Janosch sollten 600 km reichen, allerdings gut die Hälfte davon über Schotterstrecken. Im westlichen Kansas gibt es davon mehr als asphaltierte Strassen. Leider hatte der Regen diese Strecken teils schwer passierbar gemacht, so dass Janosch sich meist an die Strassen gehalten hat. Mit 15 allein auf sich gestellt und nicht den besten Englischkenntnissen - es klappte gut. Eine Nacht im Wohnwagen, eine im Haus, mit einem Abend voll Gesprächen mit den Besitzern der Keystone Gallery in Scott City (eine Karte der Schweiz wurde auch hervorgekramt….) und zum Abschluss hat Janosch sogar im Hotel übernachtet. Die Polizei des Örtchens fand es nicht so gut, dass er irgendwo draußen campen wollte, also haben sie ihm das Hotelzimmer bezahlt! Insgesamt freut er sich aber, dass wir wieder alle zusammen sind, denn allein ist es schon ein bisschen einsam.

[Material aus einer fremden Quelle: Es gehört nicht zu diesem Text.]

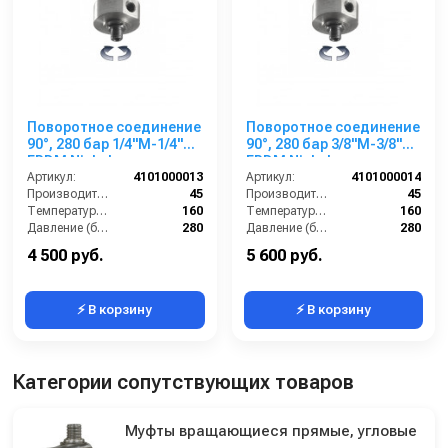
Поворотное соединение
Поворотное соединение
90°, 280 бар 1/4"M-1/4"F
90°, 280 бар 3/8"M-3/8"F
EPDM Nickel
EPDM Nickel
Артикул:
4101000013
Артикул:
4101000014
Производительность (л/мин):
45
Производительность (л/мин):
45
Температура (°C):
160
Температура (°C):
160
Давление (бар):
280
Давление (бар):
280
Страна-производитель:
Италия
Страна-производитель:
Италия
4 500 руб.
5 600 руб.
⚡ В корзину
⚡ В корзину
Категории сопутствующих товаров
Муфты вращающиеся прямые, угловые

Korbinian ist ja unser Leistungssportler und deshalb passte er für ihn gut, von Dodge erstmal direkt nach Westen zu fahren, um auch mal nach Colorado zu kommen. Wind oder nicht, er hat immer locker über 100 km geschafft (ich frage mich, was er machen muss, damit er mal Muskelkater bekommt!!!), einmal im Stadtpark übernachtet, zweimal im Garten - ohne sonst etwas von seinen Gastgebern zu sehen - und einmal wurde er von einem Radfahrer eingeladen. Das war ein Fest: gute Unterhaltung, eine Etage für ihn mit Badezimmer und Schlafzimmer, Fernseher, Abendessen und Frühstück und sogar Wäsche waschen (nicht er, sondern für ihn). So lässt es sich leben, wobei 772 km eine andere Sprache sprechen.
Ja, und die Mädchen? Sie hatten den Auftrag Geld zu sparen, denn drei Mädchen allein werden verwöhnt, dass ist leicht verständlich und war auf anderen Fahrten auch nicht so. Und die drei sind ja keineswegs auf den Mund (oder Kopf) gefallen. Geduscht haben sie jeden zweiten Tag, dreimal gab es Frühstück, jeden Abend Abendessen! (in weiser bzw. hoffnungsvoller Voraussicht hatten sie eh nur 'Notfallsuppen' dabei), zwei- bis dreimal haben sie im Bett geschlafen und waren zweimal in der Zeitung. Wenn da nicht der Wind gewesen wäre……so hatten sie trotzdem zu kämpfen, allerdings nach einem langsamen Anfang: 50, 65, 80, 95 und 135 km lauteten ihre Tagesetappen. Die 3 hatten auch den Vorteil des Windschattenfahrens und der Gemeinschaft, so dass sie sich tagsüber reichlich auf deutsch und abends mit ihren Gastgebern auf englisch unterhalten konnten.

Am ersten Ruhetag hier gab es dann lange Gesichter, weil die Post noch nicht da war. Umso größer war die Freude am nächsten, zum 2. Mal 'Weihnachten' auf dieser Fahrt.